▶ Provided data:
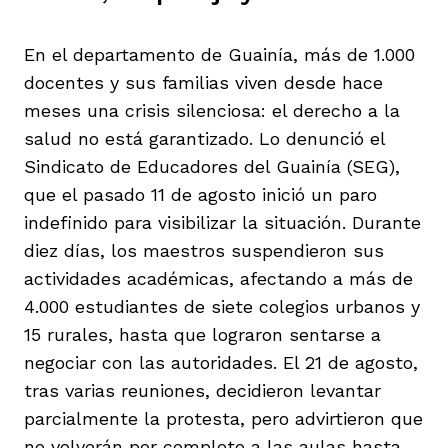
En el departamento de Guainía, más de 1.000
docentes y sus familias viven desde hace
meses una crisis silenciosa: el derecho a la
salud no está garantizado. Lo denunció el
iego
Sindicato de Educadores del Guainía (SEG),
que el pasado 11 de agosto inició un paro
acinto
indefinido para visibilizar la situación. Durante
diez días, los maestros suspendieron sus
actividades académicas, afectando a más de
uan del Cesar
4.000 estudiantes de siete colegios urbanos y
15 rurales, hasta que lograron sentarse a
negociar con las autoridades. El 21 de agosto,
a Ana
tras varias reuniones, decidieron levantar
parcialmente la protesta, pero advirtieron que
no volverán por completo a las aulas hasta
==
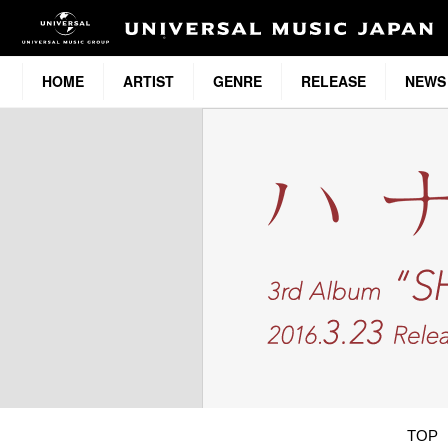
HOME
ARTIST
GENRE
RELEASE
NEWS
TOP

▶ Required action:
All that should be written out is the stretch of lines above between the one holding "meses una crisis silenciosa: el derecho a la" and the one holding "tras varias reuniones, decidieron levantar", inclusive, exactly as given.

▶ Solved problem:
meses una crisis silenciosa: el derecho a la
salud no está garantizado. Lo denunció el
iego
Sindicato de Educadores del Guainía (SEG),
que el pasado 11 de agosto inició un paro
acinto
indefinido para visibilizar la situación. Durante
diez días, los maestros suspendieron sus
actividades académicas, afectando a más de
uan del Cesar
4.000 estudiantes de siete colegios urbanos y
15 rurales, hasta que lograron sentarse a
negociar con las autoridades. El 21 de agosto,
a Ana
tras varias reuniones, decidieron levantar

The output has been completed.